● ABOUT THIS EXERCISE:
Without the pictures, output the lines of the material from the very first through the one that holds "GitHub (798, 906)".

[Opening PROVIDED INFORMATION section]

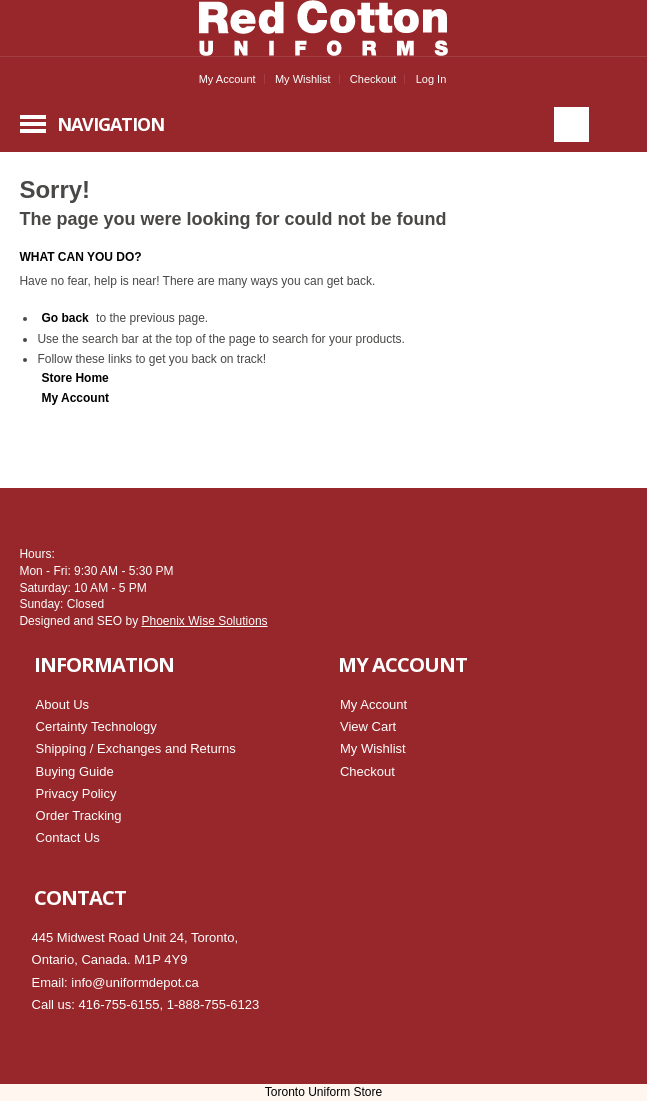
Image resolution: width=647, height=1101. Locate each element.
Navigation (110, 124)
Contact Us (68, 837)
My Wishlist (303, 79)
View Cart (368, 726)
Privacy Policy (76, 793)
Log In (431, 79)
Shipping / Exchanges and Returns (136, 748)
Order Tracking (79, 815)
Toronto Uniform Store (323, 1092)
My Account (227, 79)
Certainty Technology (96, 726)
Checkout (373, 79)
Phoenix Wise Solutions (204, 621)
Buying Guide (75, 771)
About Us (62, 704)
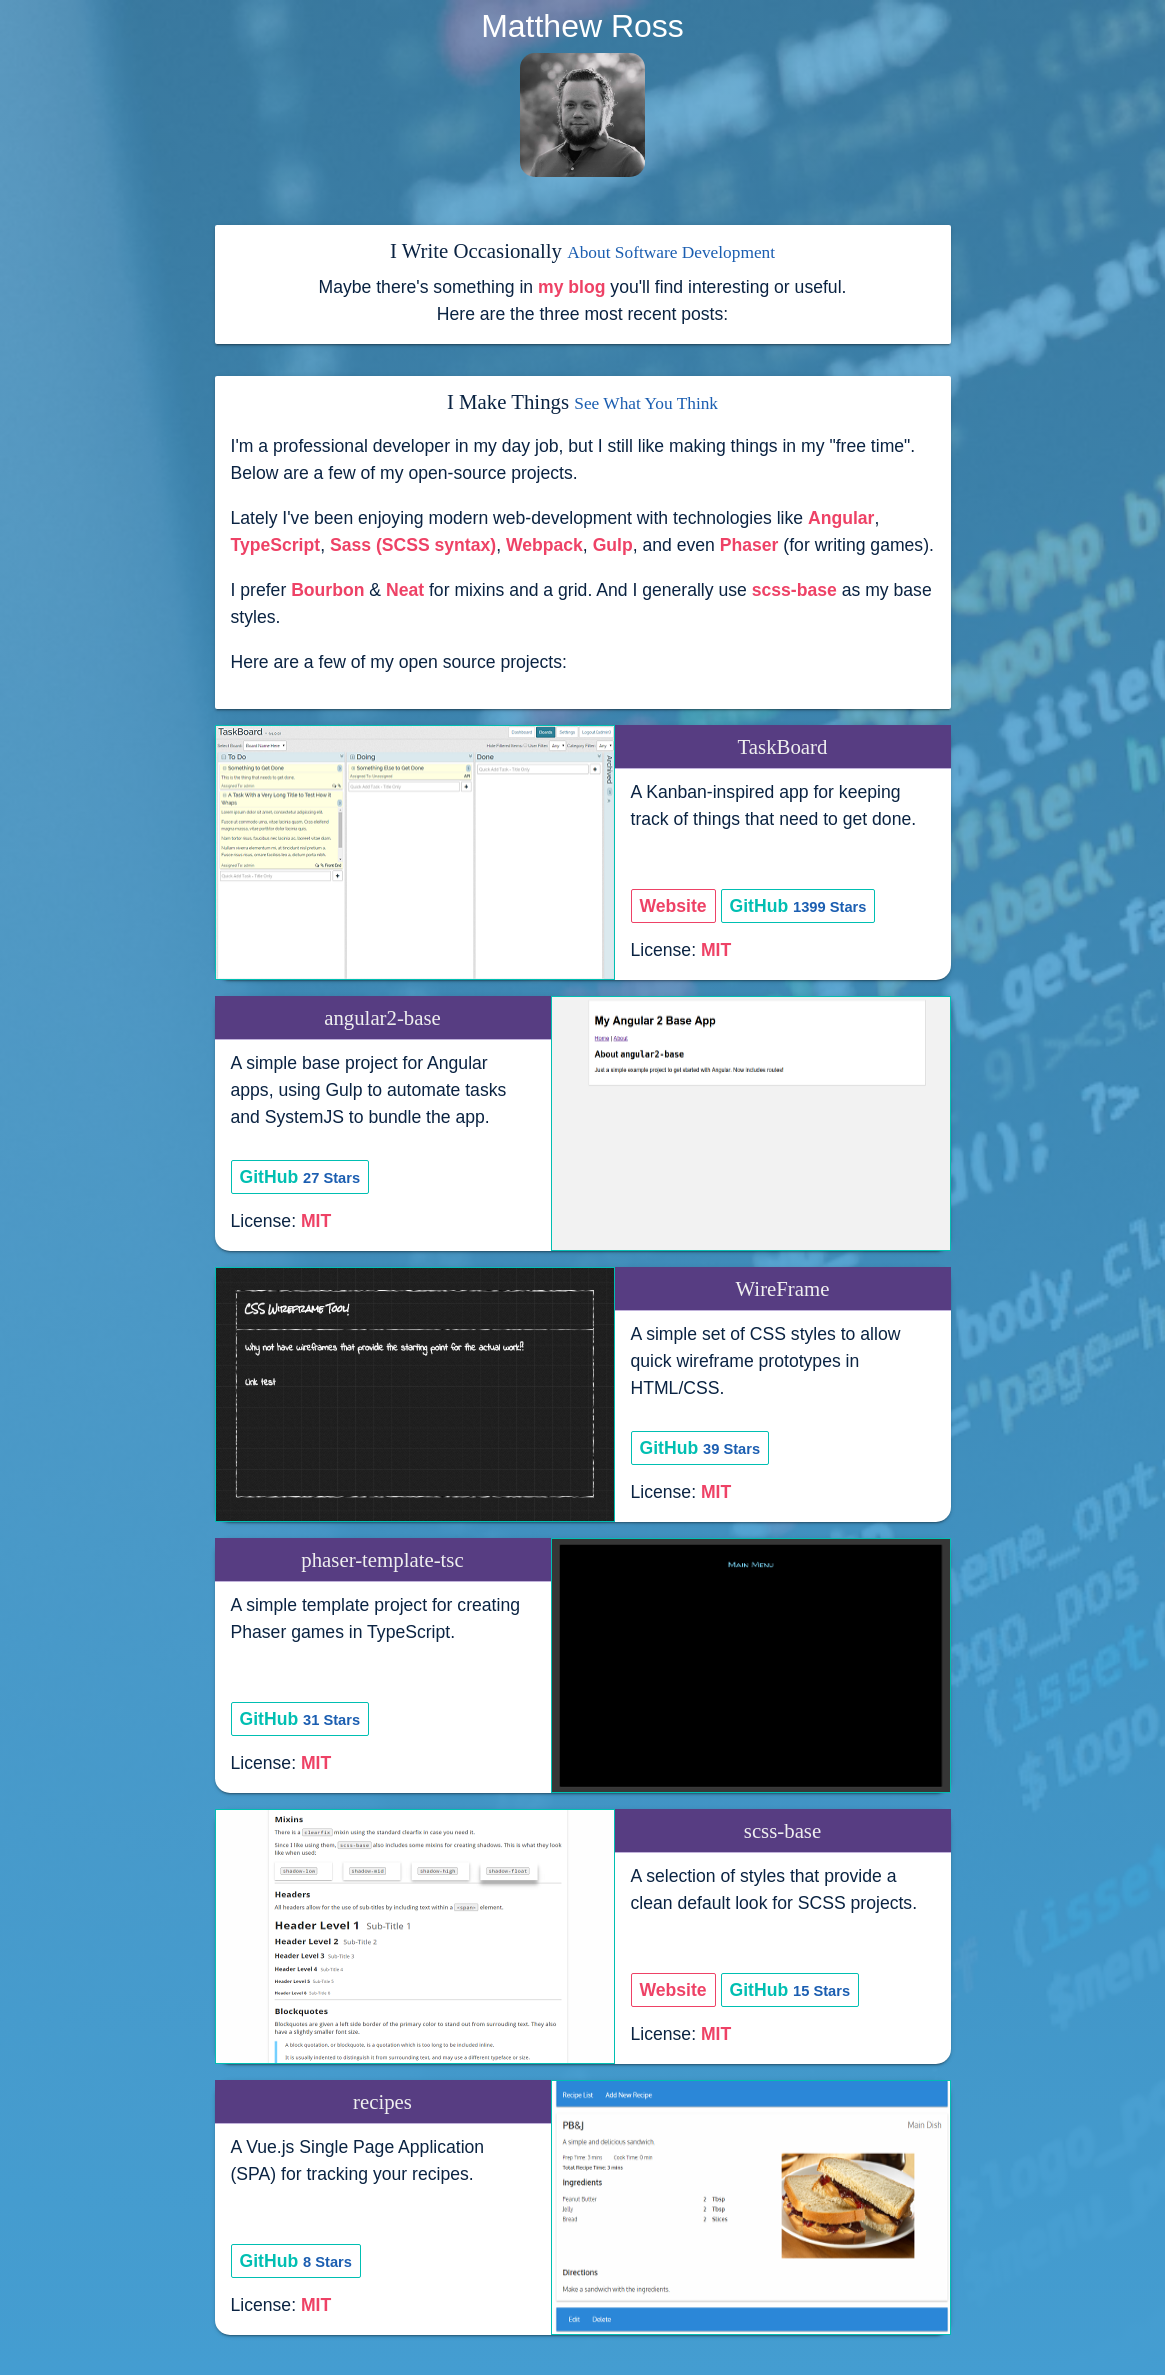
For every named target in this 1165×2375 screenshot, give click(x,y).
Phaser (749, 545)
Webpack (544, 545)
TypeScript (276, 545)
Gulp (613, 545)
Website (673, 906)
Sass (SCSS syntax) (413, 545)
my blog (571, 287)
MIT (716, 950)
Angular (841, 518)
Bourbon (327, 590)
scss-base (794, 590)
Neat (405, 590)
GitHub (798, 906)
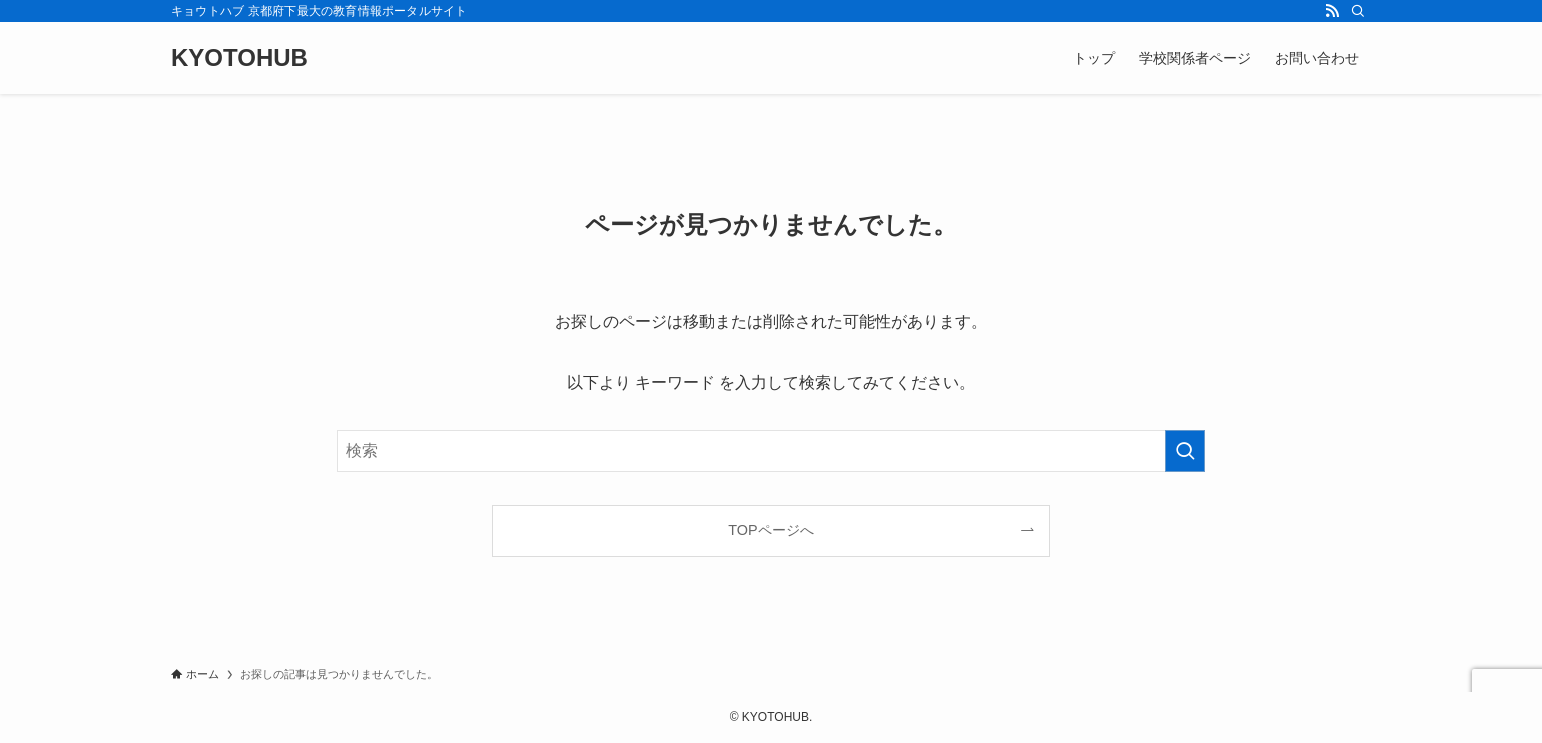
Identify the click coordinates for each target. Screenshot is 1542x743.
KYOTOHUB (239, 58)
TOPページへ (770, 530)
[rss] (1332, 11)
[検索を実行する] (1185, 451)
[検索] (1358, 11)
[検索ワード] (771, 451)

[Closing PROVIDED INFORMATION section]

● THE ANSWER:
Image resolution: width=647, height=1101. Locate each element.
Navigation (110, 124)
Contact Us (68, 837)
My Wishlist (303, 79)
View Cart (368, 726)
Privacy Policy (76, 793)
Log In (431, 79)
Shipping / Exchanges and Returns (136, 748)
Order Tracking (79, 815)
Toronto Uniform Store (323, 1092)
My Account (227, 79)
Certainty Technology (96, 726)
Checkout (373, 79)
Phoenix Wise Solutions (204, 621)
Buying Guide (75, 771)
About Us (62, 704)
For every named target in this 1165×2375 screenshot, give click(x,y).
Phaser (749, 545)
Webpack (544, 545)
TypeScript (276, 545)
Gulp (613, 545)
Website (673, 906)
Sass (SCSS syntax) (413, 545)
my blog (571, 287)
MIT (716, 950)
Angular (841, 518)
Bourbon (327, 590)
scss-base (794, 590)
Neat (405, 590)
GitHub (798, 906)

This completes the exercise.